Automating RDF Dataset Transformation and Enrichment by Mohamed Sherif

Mohamed SherifWith the adoption of RDF across several domains, come growing requirements pertaining to the completeness and quality of RDF datasets. Currently, this problem is most commonly addressed by manually devising means of enriching an input dataset. The few tools that aim at supporting this endeavour usually focus on supporting the manual definition of enrichment pipelines. In this talk, we present a supervised learning approach based on a refinement operator for enriching RDF datasets. We show how we can use exemplary descriptions of enriched resources to generate accurate enrichment pipelines. We evaluate our approach against eight manually defined enrichment pipelines and show that our approach can learn accurate pipelines even when provided with a small number of training examples.
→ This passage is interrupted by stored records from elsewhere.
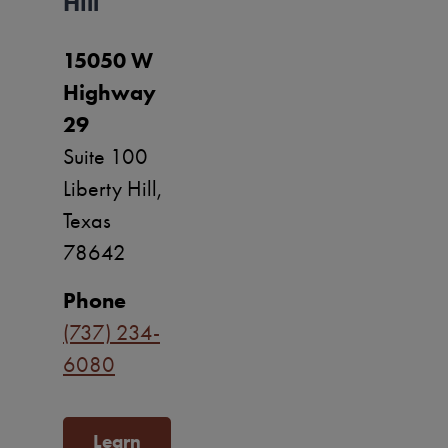
Hill
15050 W
Highway
29
Suite 100
Liberty Hill,
Texas
78642
Phone
(737) 234-
6080
Learn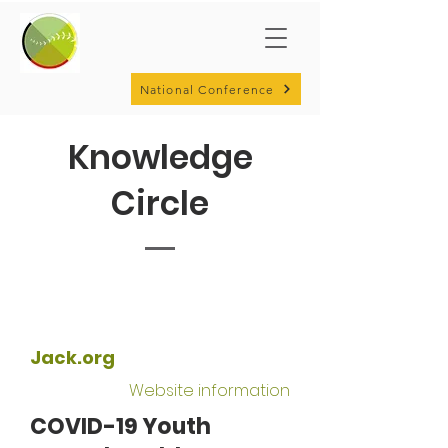
National Conference
Knowledge
Circle
Jack.org
Website information
COVID-19 Youth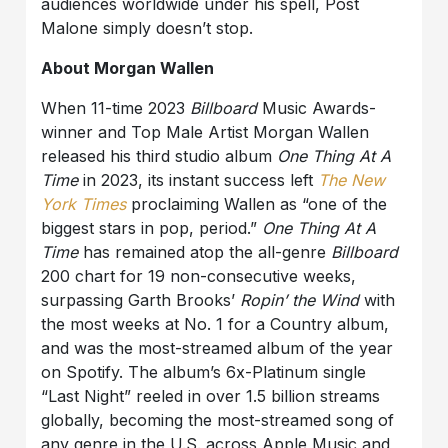
audiences worldwide under his spell, Post
Malone simply doesn’t stop.
About Morgan Wallen
When 11-time 2023
Billboard
Music Awards-
winner and Top Male Artist Morgan Wallen
released his third studio album
One Thing At A
Time
in 2023, its instant success left
The New
York Times
proclaiming Wallen as “one of the
biggest stars in pop, period.”
One Thing At A
Time
has remained atop the all-genre
Billboard
200 chart for 19 non-consecutive weeks,
surpassing Garth Brooks’
Ropin’ the Wind
with
the most weeks at No. 1 for a Country album,
and was the most-streamed album of the year
on Spotify. The album’s 6x-Platinum single
“Last Night” reeled in over 1.5 billion streams
globally, becoming the most-streamed song of
any genre in the U.S. across Apple Music and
Structured Machine Learning in Life Science (PhD progress report) by Patrick Westphal

Patrick WestphalThe utilization of machine learning techniques to solve life science tasks has become widespread within the last years. Mainly working on unstructured data one question is whether such techniques could benefit from the provision of structured background knowledge. One prevalent way to express background knowledge in the life sciences is the Web Ontology Language (OWL). Accordingly there is a great variety of different domain ontologies covering anatomy, genetics, biological processes or chemistry that can be used to form structured machine learning approaches in the life science domain. The talk will give a brief overview of tasks and problems of structured machine learning in life science. Besides the special characteristics observed when applying the state-of-the-art concept learning approaches to life science tasks, a short description of the actual differences to concept learning setups in other domains is given. Further, some directions for machine learning based techniques are shown that could support concept learning in life science tasks.

About the AKSW Colloquium

This event is part of a series of events about Semantic Web technology. Please see http://wiki.aksw.org/Colloquium for further information about previous and future events. As always, Bachelor and Master students are able to get points for attendance and there is complimentary coffee and cake after the session.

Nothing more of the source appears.